[DIRECTIONS FOR THIS TASK]
In the data below, which lines contain "pago"? List them by copying each one.

[RECORDS]
⁂

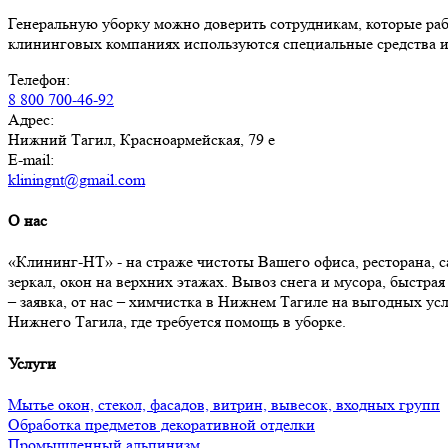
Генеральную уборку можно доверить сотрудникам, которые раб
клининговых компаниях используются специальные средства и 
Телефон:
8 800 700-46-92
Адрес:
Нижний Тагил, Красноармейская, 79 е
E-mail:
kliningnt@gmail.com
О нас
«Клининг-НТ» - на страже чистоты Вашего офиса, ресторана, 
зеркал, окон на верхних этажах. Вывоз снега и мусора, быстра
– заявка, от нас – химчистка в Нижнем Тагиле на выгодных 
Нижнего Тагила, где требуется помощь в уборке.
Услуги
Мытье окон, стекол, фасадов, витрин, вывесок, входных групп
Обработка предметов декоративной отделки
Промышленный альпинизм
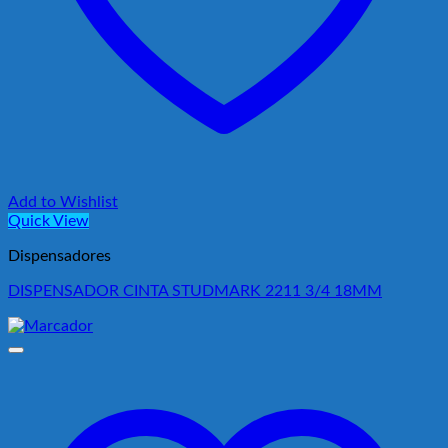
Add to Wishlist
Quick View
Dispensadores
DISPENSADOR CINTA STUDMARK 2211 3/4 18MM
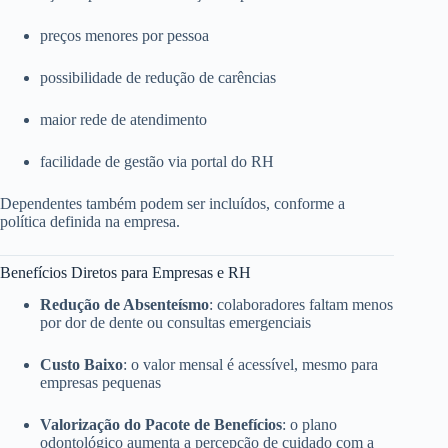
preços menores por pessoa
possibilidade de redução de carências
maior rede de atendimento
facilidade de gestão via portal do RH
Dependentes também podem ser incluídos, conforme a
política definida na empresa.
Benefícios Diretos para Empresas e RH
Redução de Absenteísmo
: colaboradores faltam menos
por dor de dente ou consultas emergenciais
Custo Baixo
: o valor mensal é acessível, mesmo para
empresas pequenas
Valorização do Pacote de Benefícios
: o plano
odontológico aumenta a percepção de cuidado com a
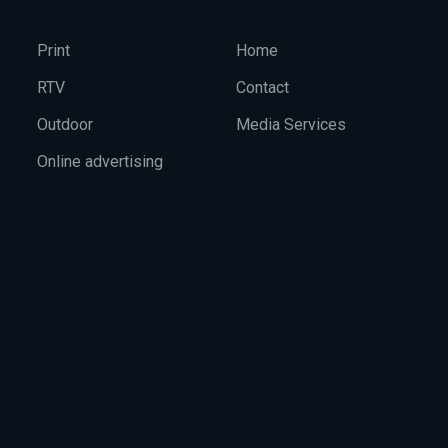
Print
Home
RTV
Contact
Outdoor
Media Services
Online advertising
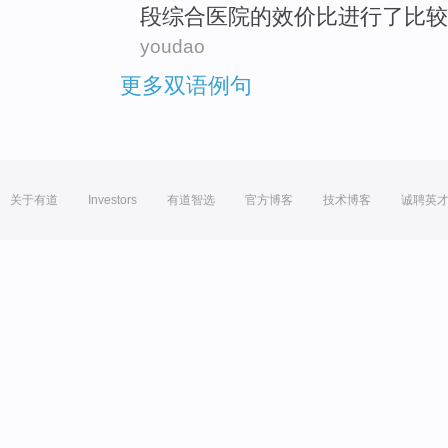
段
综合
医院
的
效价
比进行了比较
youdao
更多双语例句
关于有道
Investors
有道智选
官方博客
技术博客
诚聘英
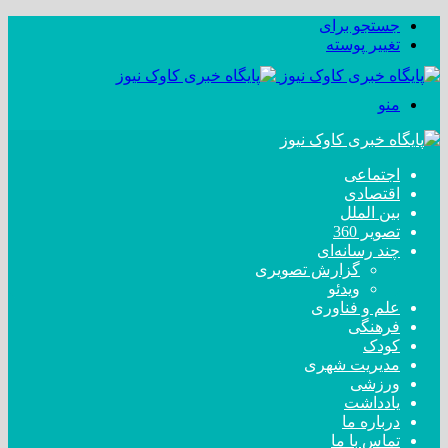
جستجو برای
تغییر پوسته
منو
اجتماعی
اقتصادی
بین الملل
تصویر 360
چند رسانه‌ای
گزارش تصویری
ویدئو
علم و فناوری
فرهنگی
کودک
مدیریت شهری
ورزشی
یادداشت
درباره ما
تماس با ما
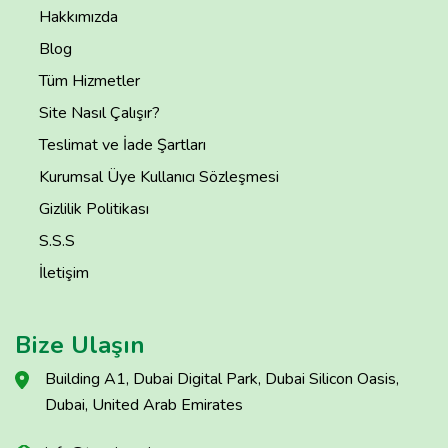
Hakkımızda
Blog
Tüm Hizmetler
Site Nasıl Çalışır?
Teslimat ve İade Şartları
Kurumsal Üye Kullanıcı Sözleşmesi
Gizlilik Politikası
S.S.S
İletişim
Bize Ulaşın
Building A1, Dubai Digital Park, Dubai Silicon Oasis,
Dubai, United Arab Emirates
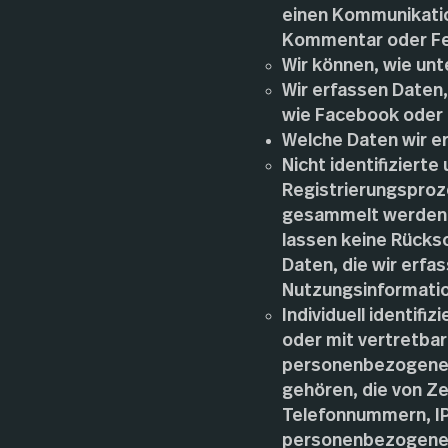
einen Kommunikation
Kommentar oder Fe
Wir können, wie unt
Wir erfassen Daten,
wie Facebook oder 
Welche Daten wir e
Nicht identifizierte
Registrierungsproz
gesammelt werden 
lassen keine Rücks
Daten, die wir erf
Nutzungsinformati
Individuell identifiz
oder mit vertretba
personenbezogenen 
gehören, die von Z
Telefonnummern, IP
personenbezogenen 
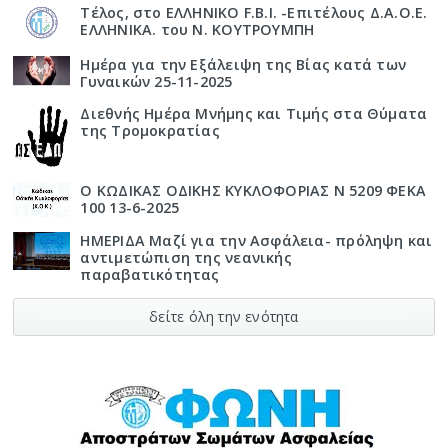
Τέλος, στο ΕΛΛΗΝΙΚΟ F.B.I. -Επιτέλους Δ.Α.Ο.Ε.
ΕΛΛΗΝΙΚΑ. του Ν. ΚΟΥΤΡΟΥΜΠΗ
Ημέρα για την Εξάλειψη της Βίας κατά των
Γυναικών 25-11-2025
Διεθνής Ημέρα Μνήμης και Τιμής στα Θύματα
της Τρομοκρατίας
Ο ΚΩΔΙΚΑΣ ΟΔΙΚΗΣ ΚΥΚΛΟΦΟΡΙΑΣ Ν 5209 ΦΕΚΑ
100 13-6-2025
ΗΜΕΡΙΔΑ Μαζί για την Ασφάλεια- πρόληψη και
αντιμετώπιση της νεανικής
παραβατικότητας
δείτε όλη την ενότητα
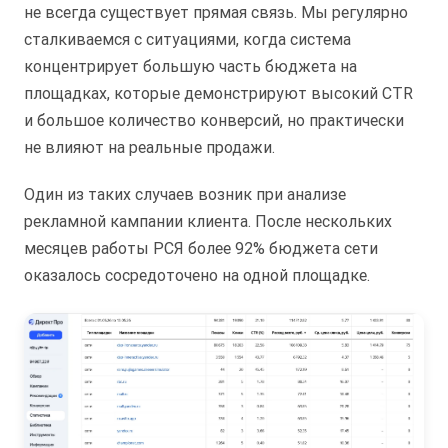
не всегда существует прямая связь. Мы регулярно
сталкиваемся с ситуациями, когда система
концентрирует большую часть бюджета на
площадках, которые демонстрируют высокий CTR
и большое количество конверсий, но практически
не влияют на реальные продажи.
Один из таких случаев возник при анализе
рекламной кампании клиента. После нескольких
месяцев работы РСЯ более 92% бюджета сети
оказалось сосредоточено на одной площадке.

⁂

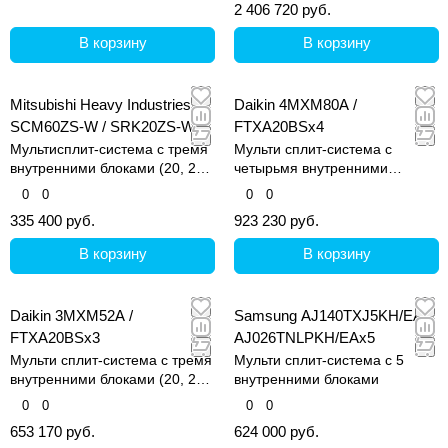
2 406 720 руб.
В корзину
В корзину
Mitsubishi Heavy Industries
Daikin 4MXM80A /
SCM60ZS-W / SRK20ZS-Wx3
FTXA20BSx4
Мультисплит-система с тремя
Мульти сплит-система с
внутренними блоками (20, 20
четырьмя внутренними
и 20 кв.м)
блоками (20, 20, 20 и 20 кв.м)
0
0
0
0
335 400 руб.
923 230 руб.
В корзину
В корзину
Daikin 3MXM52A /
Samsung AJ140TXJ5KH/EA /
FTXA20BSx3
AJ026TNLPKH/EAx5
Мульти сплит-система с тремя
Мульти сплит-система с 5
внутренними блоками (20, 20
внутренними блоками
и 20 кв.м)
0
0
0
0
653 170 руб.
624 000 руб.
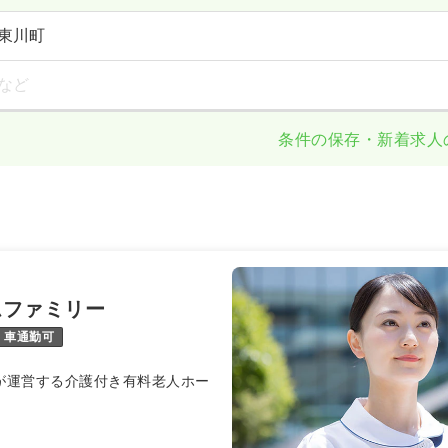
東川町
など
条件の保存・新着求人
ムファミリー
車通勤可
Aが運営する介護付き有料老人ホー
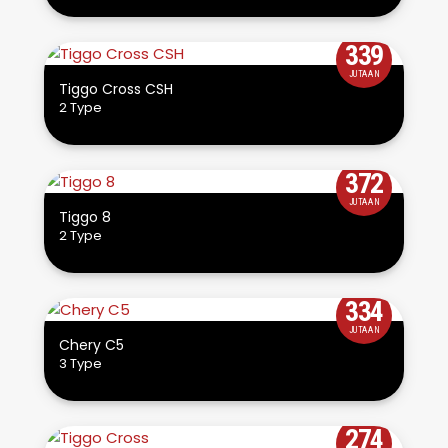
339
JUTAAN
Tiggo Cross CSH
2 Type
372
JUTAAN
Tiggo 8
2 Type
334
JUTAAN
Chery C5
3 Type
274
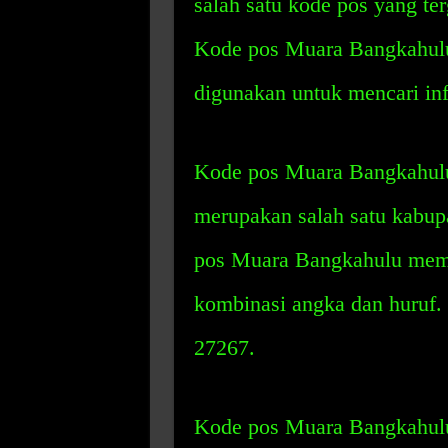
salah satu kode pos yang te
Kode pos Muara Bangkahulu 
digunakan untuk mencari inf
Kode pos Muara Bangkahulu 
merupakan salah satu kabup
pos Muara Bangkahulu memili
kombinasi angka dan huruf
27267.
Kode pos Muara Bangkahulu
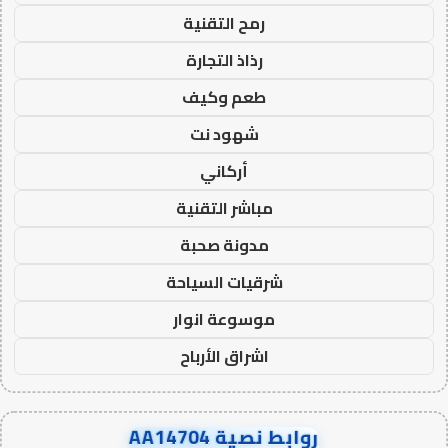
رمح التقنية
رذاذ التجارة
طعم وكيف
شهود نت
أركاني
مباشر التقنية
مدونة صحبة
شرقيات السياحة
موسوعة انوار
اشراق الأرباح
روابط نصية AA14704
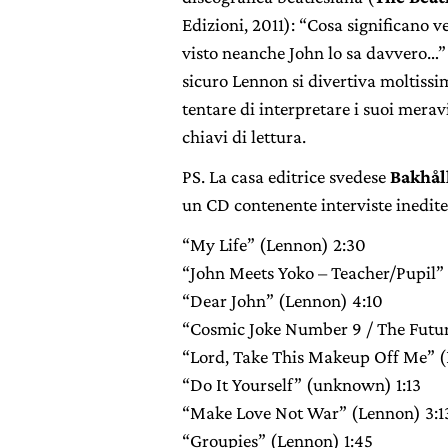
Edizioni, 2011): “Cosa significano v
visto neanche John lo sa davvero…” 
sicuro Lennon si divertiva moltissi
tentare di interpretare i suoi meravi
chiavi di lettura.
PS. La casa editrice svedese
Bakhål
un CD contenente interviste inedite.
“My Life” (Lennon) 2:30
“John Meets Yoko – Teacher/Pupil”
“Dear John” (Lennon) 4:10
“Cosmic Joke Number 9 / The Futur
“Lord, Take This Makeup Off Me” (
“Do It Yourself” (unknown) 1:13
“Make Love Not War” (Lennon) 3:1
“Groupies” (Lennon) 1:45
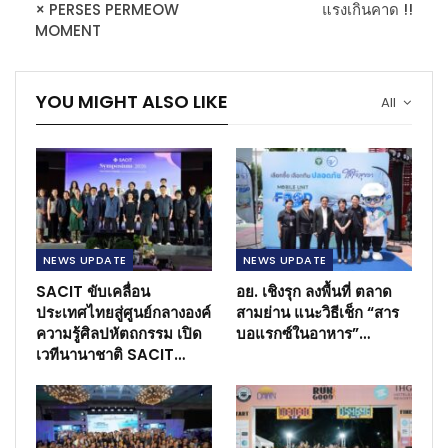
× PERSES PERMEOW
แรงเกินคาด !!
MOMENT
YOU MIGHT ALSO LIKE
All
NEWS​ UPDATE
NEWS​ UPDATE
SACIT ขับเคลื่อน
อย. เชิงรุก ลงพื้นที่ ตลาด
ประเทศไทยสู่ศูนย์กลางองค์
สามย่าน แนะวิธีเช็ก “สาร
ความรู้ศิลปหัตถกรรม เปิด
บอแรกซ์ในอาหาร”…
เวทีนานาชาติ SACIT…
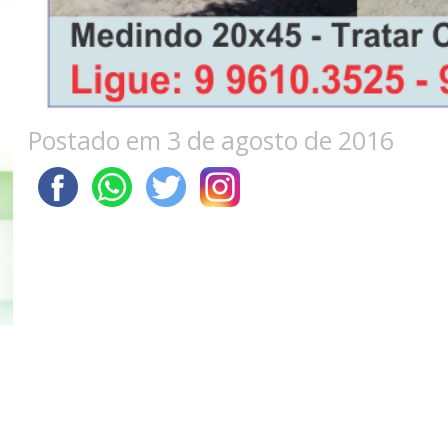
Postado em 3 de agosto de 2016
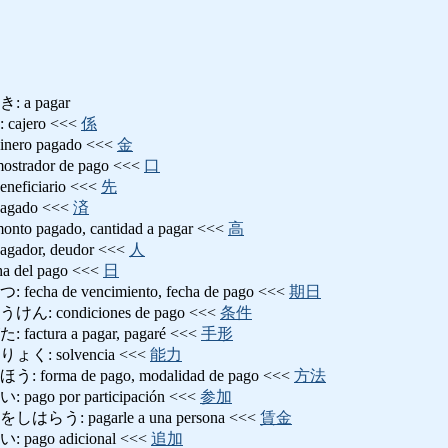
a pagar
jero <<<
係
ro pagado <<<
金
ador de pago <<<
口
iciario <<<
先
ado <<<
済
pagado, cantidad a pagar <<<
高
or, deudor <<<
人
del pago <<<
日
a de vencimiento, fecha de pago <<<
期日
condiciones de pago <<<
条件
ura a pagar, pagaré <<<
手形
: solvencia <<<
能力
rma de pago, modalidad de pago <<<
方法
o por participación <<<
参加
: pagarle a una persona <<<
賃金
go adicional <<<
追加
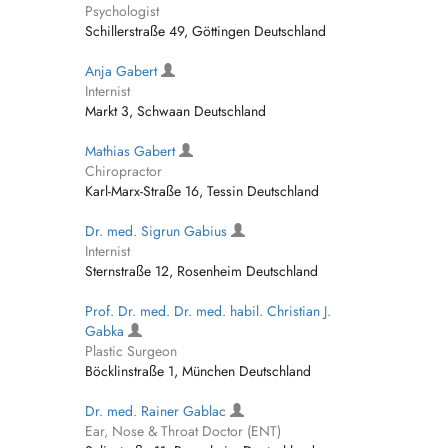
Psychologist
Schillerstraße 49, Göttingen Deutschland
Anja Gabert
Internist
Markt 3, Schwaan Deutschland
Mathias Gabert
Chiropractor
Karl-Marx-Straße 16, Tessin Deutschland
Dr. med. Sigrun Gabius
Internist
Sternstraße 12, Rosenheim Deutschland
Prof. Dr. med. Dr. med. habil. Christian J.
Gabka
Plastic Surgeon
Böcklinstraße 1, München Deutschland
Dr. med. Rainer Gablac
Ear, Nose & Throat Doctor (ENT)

⁂

[YOUR SOLUTION]
ador de pago <<<
del pago <<<
a de vencimiento, fecha de pago <<<
condiciones de pago <<<
rma de pago, modalidad de pago <<<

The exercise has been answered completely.